[Recorded data]
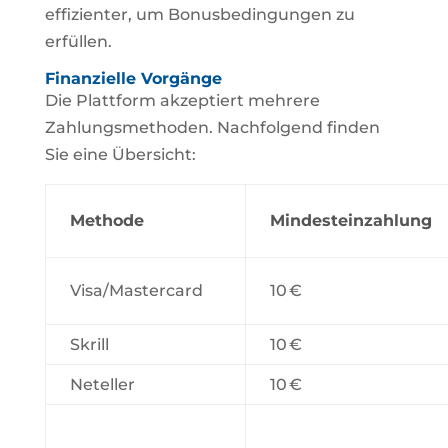
effizienter, um Bonusbedingungen zu
erfüllen.
Finanzielle Vorgänge
Die Plattform akzeptiert mehrere
Zahlungsmethoden. Nachfolgend finden
Sie eine Übersicht:
Methode
Mindesteinzahlung
Visa/Mastercard
10 €
Skrill
10 €
Neteller
10 €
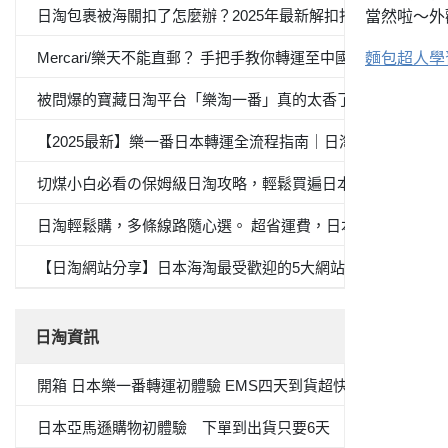
日淘包裹被海關扣了怎麼辦？2025年最新解扣指南與避坑策略
當然啦～外
Mercari/樂天不能直郵？ 手把手教你轉運至中國全流程
麵包超人學
被問爆的寶藏日淘平台「樂淘一番」真的太香了！自從在這上面
【2025最新】樂一番日本轉運全流程指南｜日淘新手必看
切煤小白必看の保姆級日淘攻略，輕鬆買遍日本產品
日淘輕鬆購，多條線路隨心選。 超省運費，日本購物體驗UP
【日淘網站分享】日本海淘最受歡迎的5大網站，你有一份海
日淘資訊
開箱 日本樂一番轉運初體驗 EMS四天到貨超快的！
日本亞馬遜購物初體驗 下單到出貨只要6天 加碼 變色唇膏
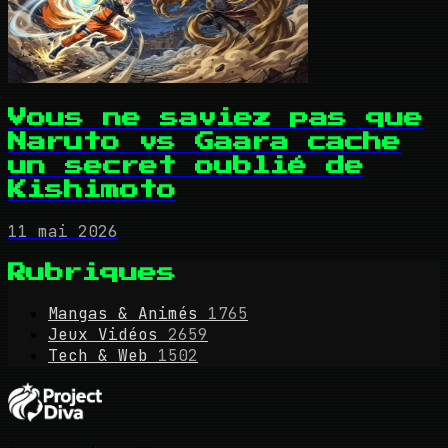
Vous ne saviez pas que
Naruto vs Gaara cache
un secret oublié de
Kishimoto
11 mai 2026
Rubriques
Mangas & Animés
1765
Jeux Vidéos
2659
Tech & Web
1502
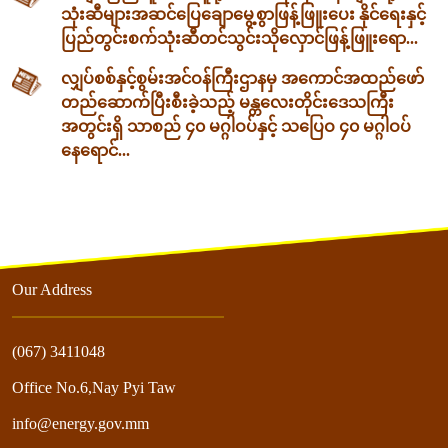
သုံးဆီများအဆင်ပြေချောမွေ့စွာဖြန့်ဖြူးပေး နိုင်ရေးနှင့်
ပြည်တွင်းစက်သုံးဆီတင်သွင်းသိုလှောင်ဖြန့်ဖြူးရော...
လျှပ်စစ်နှင့်စွမ်းအင်ဝန်ကြီးဌာနမှ အကောင်အထည်ဖော်
တည်ဆောက်ပြီးစီးခဲ့သည့် မန္တလေးတိုင်းဒေသကြီး
အတွင်းရှိ သာစည် ၄၀ မဂ္ဂါဝပ်နှင့် သပြေဝ ၄၀ မဂ္ဂါဝပ်
နေရောင်...
Our Address
(067) 3411048
Office No.6,Nay Pyi Taw
info@energy.gov.mm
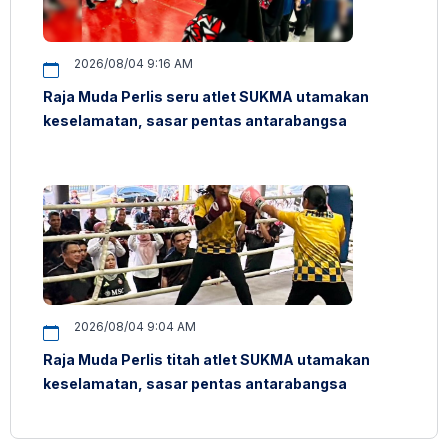
2026/08/04 9:16 AM
Raja Muda Perlis seru atlet SUKMA utamakan
keselamatan, sasar pentas antarabangsa
2026/08/04 9:04 AM
Raja Muda Perlis titah atlet SUKMA utamakan
keselamatan, sasar pentas antarabangsa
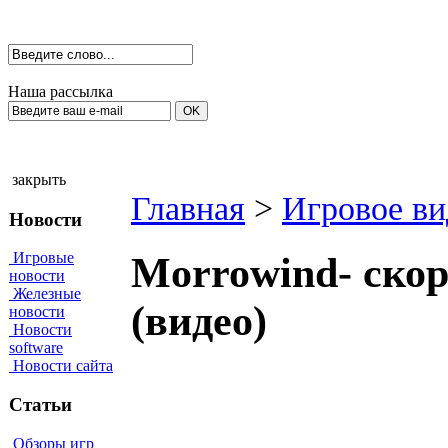
Наша рассылка
закрыть
Главная
>
Игровое ви
Новости
Игровые
Morrowind- скор
новости
Железные
(видео)
новости
Новости
software
Новости сайта
Статьи
Обзоры игр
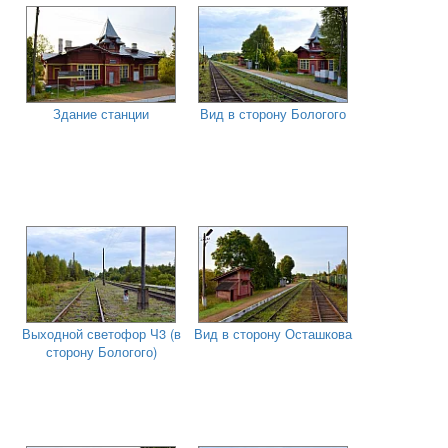
Здание станции
Вид в сторону Бологого
Выходной светофор Ч3 (в
Вид в сторону Осташкова
сторону Бологого)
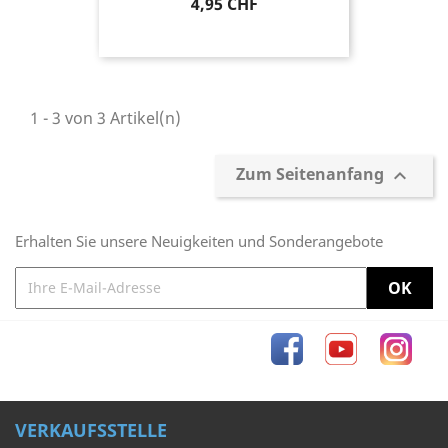
Preis
4,95 CHF
1 - 3 von 3 Artikel(n)
Zum Seitenanfang

Erhalten Sie unsere Neuigkeiten und Sonderangebote
Facebook
YouTube
Inst
VERKAUFSSTELLE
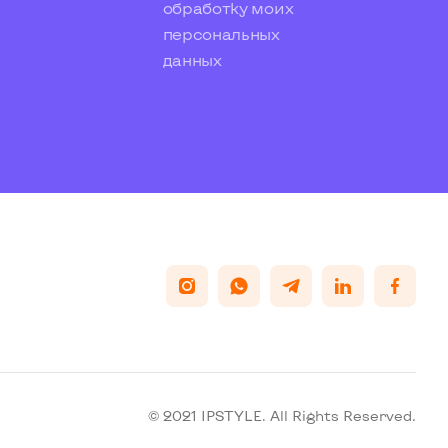
обработку моих
персональных
данных
© 2021 IPSTYLE. All Rights Reserved.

■ **INSTRUCTIONS TO FOLLOW**: Would you please repeat only the lines above, beginning at the one that has "Naruto vs Gaara cache" and stopping after the one that has "လျှပ်စစ်နှင့်စ", exactly and with no pictures?

■ **RESPONSE BOX**:
Naruto vs Gaara cache
un secret oublié de
Kishimoto
11 mai 2026
Rubriques
Mangas & Animés
1765
Jeux Vidéos
2659
Tech & Web
1502
သုံးဆီများအဆင်ပြေချောမွေ့စွာဖြန့်ဖြူးပေး နိုင်ရေးနှင့်
ပြည်တွင်းစက်သုံးဆီတင်သွင်းသိုလှောင်ဖြန့်ဖြူးရော...
လျှပ်စစ်နှင့်စွမ်းအင်ဝန်ကြီးဌာနမှ အကောင်အထည်ဖော်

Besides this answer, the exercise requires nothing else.